> _WHAT YOU SHOULD DO_: Leave out the pictures and reproduce all of the data exactly.

> _Saved data entries_:
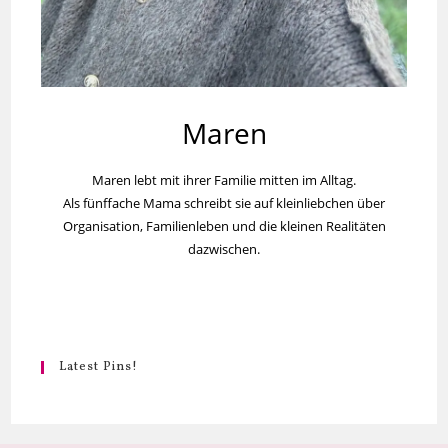
Maren
Maren lebt mit ihrer Familie mitten im Alltag.
Als fünffache Mama schreibt sie auf kleinliebchen über
Organisation, Familienleben und die kleinen Realitäten
dazwischen.
Latest Pins!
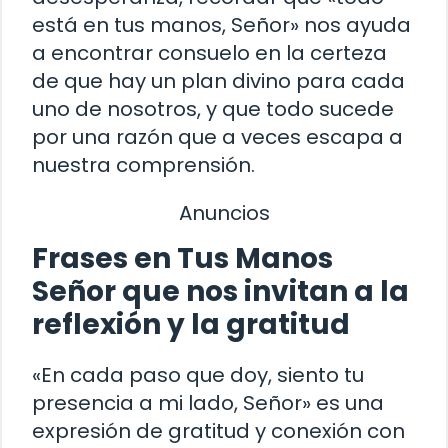
está en tus manos, Señor» nos ayuda
a encontrar consuelo en la certeza
de que hay un plan divino para cada
uno de nosotros, y que todo sucede
por una razón que a veces escapa a
nuestra comprensión.
Anuncios
Frases en Tus Manos
Señor que nos invitan a la
reflexión y la gratitud
«En cada paso que doy, siento tu
presencia a mi lado, Señor» es una
expresión de gratitud y conexión con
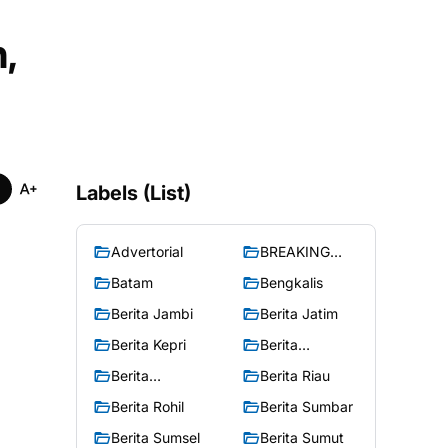
,
Labels (List)
Advertorial
BREAKING
NEWS
Batam
Bengkalis
Berita Jambi
Berita Jatim
Berita Kepri
Berita
Merangin
Berita
Berita Riau
Peristiwa
Berita Rohil
Berita Sumbar
Berita Sumsel
Berita Sumut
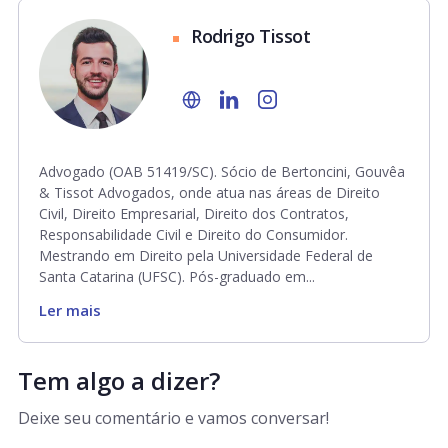
Rodrigo Tissot
Advogado (OAB 51419/SC). Sócio de Bertoncini, Gouvêa
& Tissot Advogados, onde atua nas áreas de Direito
Civil, Direito Empresarial, Direito dos Contratos,
Responsabilidade Civil e Direito do Consumidor.
Mestrando em Direito pela Universidade Federal de
Santa Catarina (UFSC). Pós-graduado em...
Ler mais
Tem algo a dizer?
Deixe seu comentário e vamos conversar!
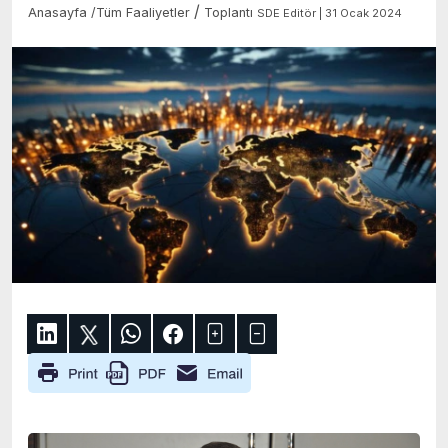
/
Anasayfa
/
Tüm Faaliyetler
Toplantı
SDE Editör | 31 Ocak 2024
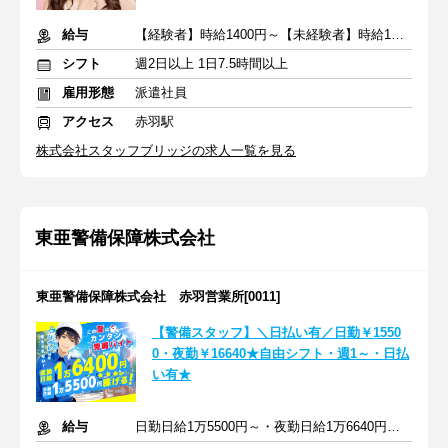
給与
【経験者】時給1400円～【未経験者】時給1300円～＋交通費全額
シフト
週2日以上 1日7.5時間以上
雇用形態
派遣社員
アクセス
赤羽駅
株式会社スタッフブリッジの求人一覧を見る
東亜警備保障株式会社
東亜警備保障株式会社 赤羽営業所[0011]
【警備スタッフ】＼日払い有／日勤￥1550
0・夜勤￥16640★自由シフト・週1～・日払
い有★
給与
日勤日給1万5500円～・夜勤日給1万6640円～・通常日給1万1500円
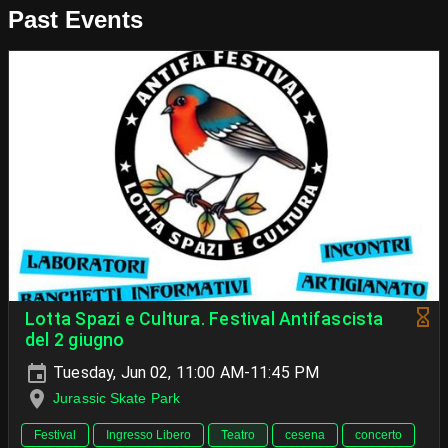
Past Events
Lotta Spazi e Cultura. Festival Antifascista
del 2 giugno
Tuesday, Jun 02, 11:00 AM-11:45 PM
Jurassic Skate Park
Festival
Ingresso Libero
Teatro
cesena
concerto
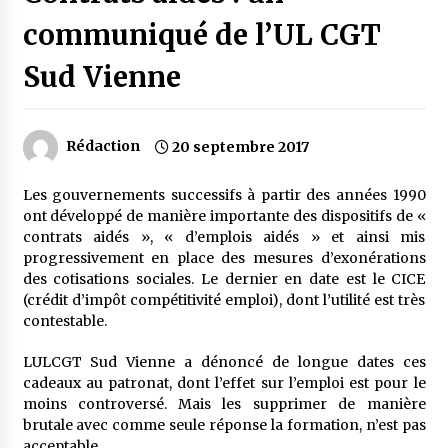
communiqué de l’UL CGT
Sud Vienne
Rédaction
20 septembre 2017
Les gouvernements successifs à partir des années 1990
ont développé de manière importante des dispositifs de «
contrats aidés », « d’emplois aidés » et ainsi mis
progressivement en place des mesures d’exonérations
des cotisations sociales. Le dernier en date est le CICE
(crédit d’impôt compétitivité emploi), dont l’utilité est très
contestable.
LULCGT Sud Vienne a dénoncé de longue dates ces
cadeaux au patronat, dont l’effet sur l’emploi est pour le
moins controversé. Mais les supprimer de manière
brutale avec comme seule réponse la formation, n’est pas
acceptable.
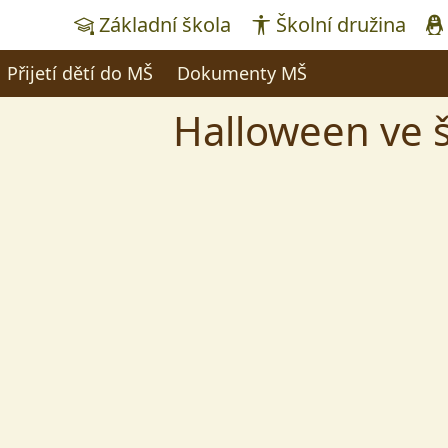
Základní škola
Školní družina
Přijetí dětí do MŠ
Dokumenty MŠ
Halloween ve 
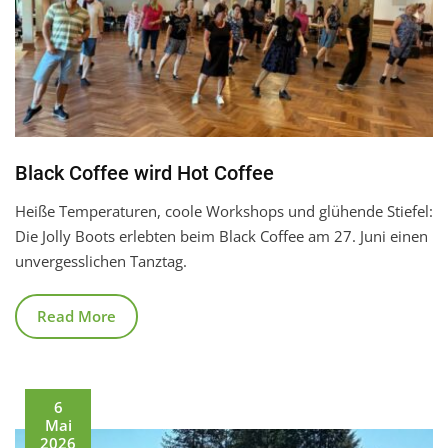
Black Coffee wird Hot Coffee
Heiße Temperaturen, coole Workshops und glühende Stiefel:
Die Jolly Boots erlebten beim Black Coffee am 27. Juni einen
unvergesslichen Tanztag.
Read More
6
Mai
2026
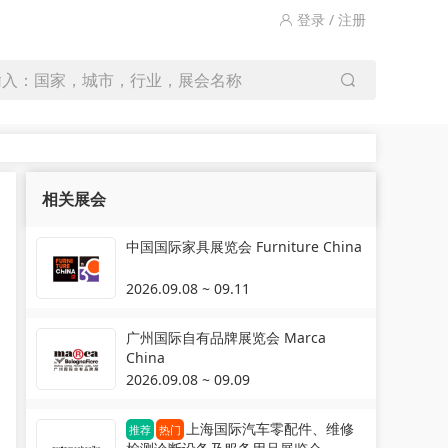
登录 / 注册
输入：国家，城市，行业，展会名称
相关展会
中国国际家具展览会 Furniture China
2026.09.08 ~ 09.11
广州国际自有品牌展览会 Marca
China
2026.09.08 ~ 09.09
上海国际汽车零配件、维修
推荐
热门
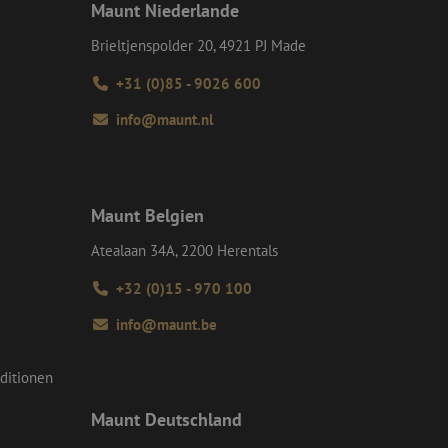
Maunt Niederlande
tellt sicher, dass
r Website von dem
werden, wodurch die
Brieltjenspolder 20, 4921 PJ Made
 Gastes zur
+31 (0)85 - 9026 600
tliche Zwecke zu
info@maunt.nl
-Site Request
tellt sicher, dass
r Website von dem
werden, wodurch die
Maunt Belgien
om-Dienst
ungen für Besucher-
Atealaan 34A, 2200 Herentals
r von Cookie-
nieren.
+32 (0)15 - 970 100
chere Einreichung
tellen, die
bessern, indem
info@maunt.be
e verhindert
ditionen
Maunt Deutschland
Beschreibung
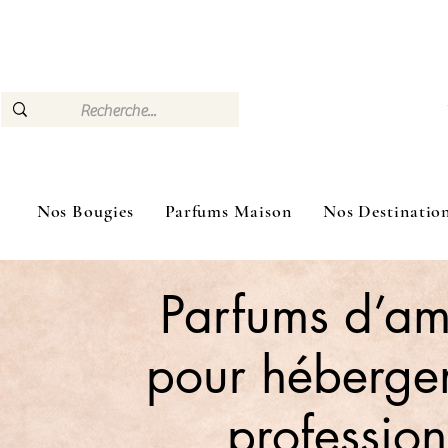
🎁 –10 % dès 3 bougies achetées Livraison Mon
Nos Bougies
Parfums Maison
Nos Destinatio
Parfums d’a
pour héberge
profession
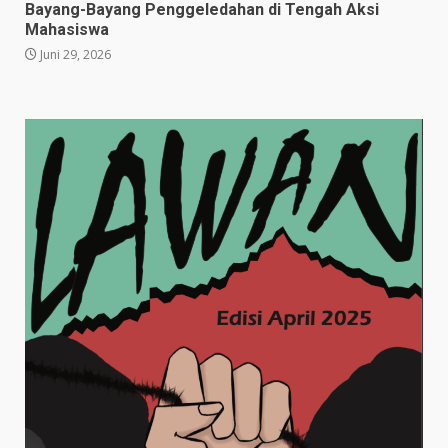
Bayang-Bayang Penggeledahan di Tengah Aksi
Mahasiswa
Juni 29, 2026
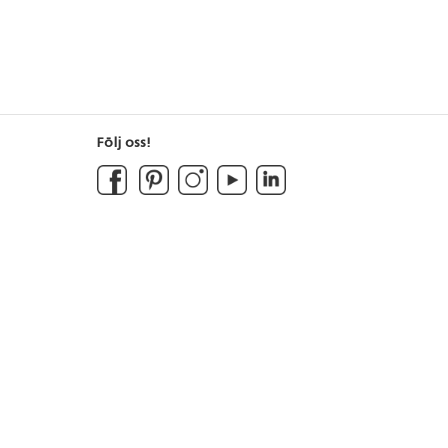
Följ oss!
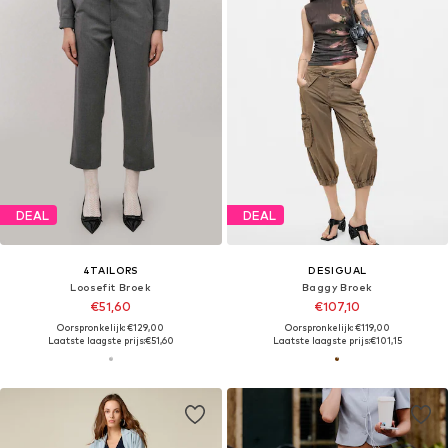
DEAL
DEAL
4TAILORS
DESIGUAL
Loosefit Broek
Baggy Broek
€51,60
€107,10
Oorspronkelijk: €129,00
Oorspronkelijk: €119,00
Laatste laagste prijs:
€51,60
Laatste laagste prijs:
€101,15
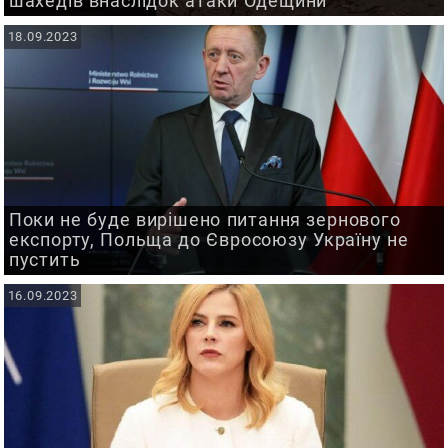
шахедів внаслідок атаки Одещини
18.09.2023
Поки не буде вирішено питання зернового
експорту, Польща до Євросоюзу Україну не
пустить
16.09.2023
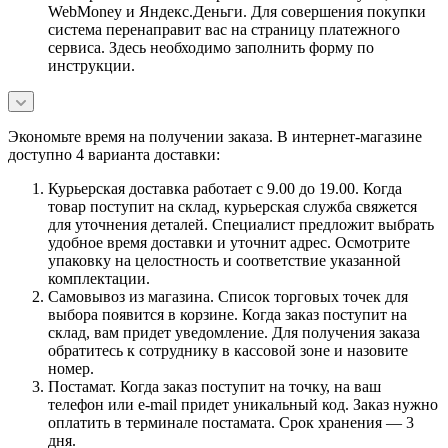
WebMoney и Яндекс.Деньги. Для совершения покупки
система перенаправит вас на страницу платежного
сервиса. Здесь необходимо заполнить форму по
инструкции.
Экономьте время на получении заказа. В интернет-магазине
доступно 4 варианта доставки:
Курьерская доставка работает с 9.00 до 19.00. Когда
товар поступит на склад, курьерская служба свяжется
для уточнения деталей. Специалист предложит выбрать
удобное время доставки и уточнит адрес. Осмотрите
упаковку на целостность и соответствие указанной
комплектации.
Самовывоз из магазина. Список торговых точек для
выбора появится в корзине. Когда заказ поступит на
склад, вам придет уведомление. Для получения заказа
обратитесь к сотруднику в кассовой зоне и назовите
номер.
Постамат. Когда заказ поступит на точку, на ваш
телефон или e-mail придет уникальный код. Заказ нужно
оплатить в терминале постамата. Срок хранения — 3
дня.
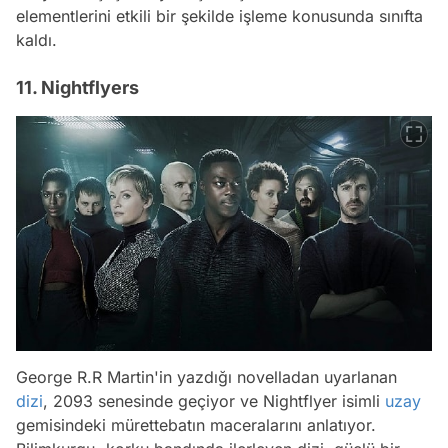
elementlerini etkili bir şekilde işleme konusunda sınıfta
kaldı.
11. Nightflyers
George R.R Martin'in yazdığı novelladan uyarlanan
dizi
, 2093 senesinde geçiyor ve Nightflyer isimli
uzay
gemisindeki mürettebatın maceralarını anlatıyor.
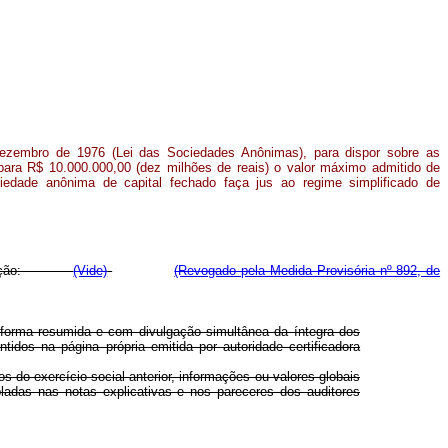
dezembro de 1976 (Lei das Sociedades Anônimas), para dispor sobre as
 para R$ 10.000.000,00 (dez milhões de reais) o valor máximo admitido de
ciedade anônima de capital fechado faça jus ao regime simplificado de
te redação:
(Vide)
(Revogado pela Medida Provisória nº 892, de
 forma resumida e com divulgação simultânea da íntegra dos
idos na página própria emitida por autoridade certificadora
do exercício social anterior, informações ou valores globais
ladas nas notas explicativas e nos pareceres dos auditores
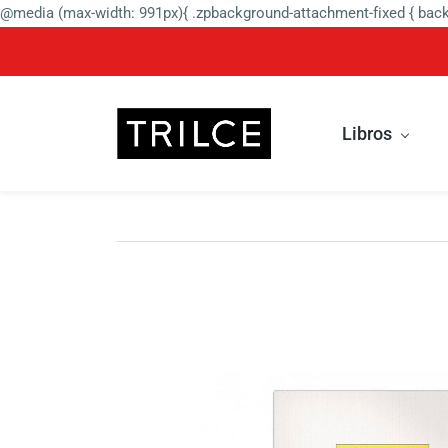
@media (max-width: 991px){ .zpbackground-attachment-fixed { backg
Libros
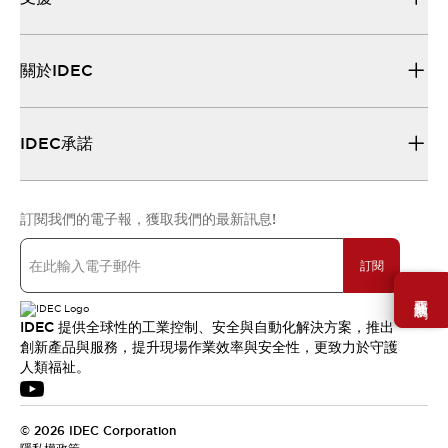
關於IDEC
IDEC承諾
訂閱我們的電子報，獲取我們的最新訊息!
訂閱
需要幫助嗎？
IDEC 提供全球性的工業控制、安全與自動化解決方案，推出
創新產品與服務，提升現場作業效率與安全性，更致力於守護
人類福祉。
© 2026 IDEC Corporation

> _ANSWER SPACE_:
Maren
Maren lebt mit ihrer Familie mitten im Alltag.
Als fünffache Mama schreibt sie auf kleinliebchen über
Organisation, Familienleben und die kleinen Realitäten
dazwischen.
Latest Pins!
está en tus manos, Señor» nos ayuda
a encontrar consuelo en la certeza
de que hay un plan divino para cada
uno de nosotros, y que todo sucede
por una razón que a veces escapa a
nuestra comprensión.
Anuncios
Frases en Tus Manos
Señor que nos invitan a la
reflexión y la gratitud
«En cada paso que doy, siento tu
presencia a mi lado, Señor» es una
expresión de gratitud y conexión con
,
Labels (List)
Advertorial
BREAKING
NEWS
Batam
Bengkalis
Berita Jambi
Berita Jatim
Berita Kepri
Berita
Merangin
Berita
Berita Riau
Peristiwa
Berita Rohil
Berita Sumbar
Berita Sumsel
Berita Sumut
Rodrigo Tissot
Advogado (OAB 51419/SC). Sócio de Bertoncini, Gouvêa
& Tissot Advogados, onde atua nas áreas de Direito
Civil, Direito Empresarial, Direito dos Contratos,
Responsabilidade Civil e Direito do Consumidor.
Mestrando em Direito pela Universidade Federal de
Santa Catarina (UFSC). Pós-graduado em...
Ler mais
Tem algo a dizer?
Deixe seu comentário e vamos conversar!
/
Anasayfa
/
Tüm Faaliyetler
Toplantı
SDE Editör | 31 Ocak 2024
給与
【経験者】時給1400円～【未経験者】時給1300円～＋交通費全額
シフト
週2日以上 1日7.5時間以上
雇用形態
派遣社員
アクセス
赤羽駅
株式会社スタッフブリッジの求人一覧を見る
東亜警備保障株式会社
東亜警備保障株式会社 赤羽営業所[0011]
【警備スタッフ】＼日払い有／日勤￥1550
0・夜勤￥16640★自由シフト・週1～・日払
い有★
給与
日勤日給1万5500円～・夜勤日給1万6640円～・通常日給1万1500円
Past Events
Lotta Spazi e Cultura. Festival Antifascista
del 2 giugno
Tuesday, Jun 02, 11:00 AM-11:45 PM
Jurassic Skate Park
Festival
Ingresso Libero
Teatro
cesena
concerto
communiqué de l’UL CGT
Sud Vienne
Rédaction
20 septembre 2017
Les gouvernements successifs à partir des années 1990
ont développé de manière importante des dispositifs de «
contrats aidés », « d’emplois aidés » et ainsi mis
progressivement en place des mesures d’exonérations
des cotisations sociales. Le dernier en date est le CICE
(crédit d’impôt compétitivité emploi), dont l’utilité est très
contestable.
LULCGT Sud Vienne a dénoncé de longue dates ces
cadeaux au patronat, dont l’effet sur l’emploi est pour le
moins controversé. Mais les supprimer de manière
brutale avec comme seule réponse la formation, n’est pas
acceptable.
Základní škola
Školní družina
Přijetí dětí do MŠ
Dokumenty MŠ
Halloween ve 
Black Coffee wird Hot Coffee
Heiße Temperaturen, coole Workshops und glühende Stiefel:
Die Jolly Boots erlebten beim Black Coffee am 27. Juni einen
unvergesslichen Tanztag.
Read More
6
Mai
2026
登录 / 注册
输入：国家，城市，行业，展会名称
相关展会
中国国际家具展览会 Furniture China
2026.09.08 ~ 09.11
广州国际自有品牌展览会 Marca
China
2026.09.08 ~ 09.09
上海国际汽车零配件、维修
推荐
热门
Maunt Niederlande
tellt sicher, dass
r Website von dem
werden, wodurch die
Brieltjenspolder 20, 4921 PJ Made
 Gastes zur
+31 (0)85 - 9026 600
tliche Zwecke zu
info@maunt.nl
-Site Request
tellt sicher, dass
r Website von dem
werden, wodurch die
Maunt Belgien
om-Dienst
ungen für Besucher-
Atealaan 34A, 2200 Herentals
r von Cookie-
nieren.
+32 (0)15 - 970 100
chere Einreichung
tellen, die
bessern, indem
info@maunt.be
e verhindert
ditionen
Maunt Deutschland
Beschreibung
🎁 –10 % dès 3 bougies achetées Livraison Mon
Nos Bougies
Parfums Maison
Nos Destinatio
Parfums d’a
pour héberge
profession
Bayang-Bayang Penggeledahan di Tengah Aksi
Mahasiswa
Juni 29, 2026
Följ oss!
DEAL
DEAL
4TAILORS
DESIGUAL
Loosefit Broek
Baggy Broek
€51,60
€107,10
Oorspronkelijk: €129,00
Oorspronkelijk: €119,00
Laatste laagste prijs:
€51,60
Laatste laagste prijs:
€101,15
шахедів внаслідок атаки Одещини
18.09.2023
Поки не буде вирішено питання зернового
експорту, Польща до Євросоюзу Україну не
пустить
16.09.2023
WebMoney и Яндекс.Деньги. Для совершения покупки
система перенаправит вас на страницу платежного
сервиса. Здесь необходимо заполнить форму по
инструкции.
Экономьте время на получении заказа. В интернет-магазине
доступно 4 варианта доставки:
Курьерская доставка работает с 9.00 до 19.00. Когда
товар поступит на склад, курьерская служба свяжется
для уточнения деталей. Специалист предложит выбрать
удобное время доставки и уточнит адрес. Осмотрите
упаковку на целостность и соответствие указанной
комплектации.
Самовывоз из магазина. Список торговых точек для
выбора появится в корзине. Когда заказ поступит на
склад, вам придет уведомление. Для получения заказа
обратитесь к сотруднику в кассовой зоне и назовите
номер.
Постамат. Когда заказ поступит на точку, на ваш
телефон или e-mail придет уникальный код. Заказ нужно
оплатить в терминале постамата. Срок хранения — 3
дня.
elementlerini etkili bir şekilde işleme konusunda sınıfta
kaldı.
11. Nightflyers
George R.R Martin'in yazdığı novelladan uyarlanan
dizi
, 2093 senesinde geçiyor ve Nightflyer isimli
uzay
gemisindeki mürettebatın maceralarını anlatıyor.
dezembro de 1976 (Lei das Sociedades Anônimas), para dispor sobre as
 para R$ 10.000.000,00 (dez milhões de reais) o valor máximo admitido de
ciedade anônima de capital fechado faça jus ao regime simplificado de
te redação:
(Vide)
(Revogado pela Medida Provisória nº 892, de
 forma resumida e com divulgação simultânea da íntegra dos
idos na página própria emitida por autoridade certificadora
do exercício social anterior, informações ou valores globais
ladas nas notas explicativas e nos pareceres dos auditores
@media (max-width: 991px){ .zpbackground-attachment-fixed { backg
Libros
關於IDEC
IDEC承諾
訂閱我們的電子報，獲取我們的最新訊息!
訂閱
需要幫助嗎？
IDEC 提供全球性的工業控制、安全與自動化解決方案，推出
創新產品與服務，提升現場作業效率與安全性，更致力於守護
人類福祉。
© 2026 IDEC Corporation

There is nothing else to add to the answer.